■ **Exercise requirements**
Output exactly the lines from the one with "Προηγούμενο" through the last line of the data below, both included, and nothing more.

■ **Provided material**
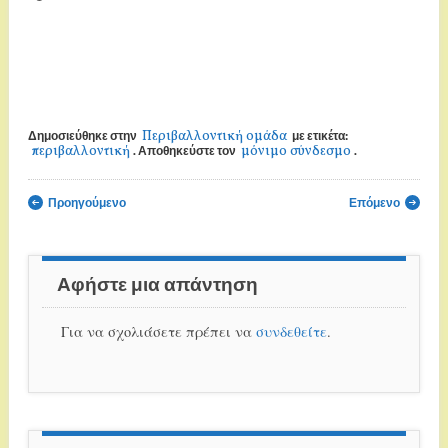
Περιβαλλοντική ομάδα
Δημοσιεύθηκε στην
με ετικέτα:
περιβαλλοντική
μόνιμο σύνδεσμο
. Αποθηκεύστε τον
.
Πλοήγηση άρθρων
Προηγούμενο
Επόμενο
Αφήστε μια απάντηση
Για να σχολιάσετε πρέπει να
συνδεθείτε
.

■ **Result below**
Προηγούμενο
Επόμενο
Αφήστε μια απάντηση
Για να σχολιάσετε πρέπει να
συνδεθείτε
.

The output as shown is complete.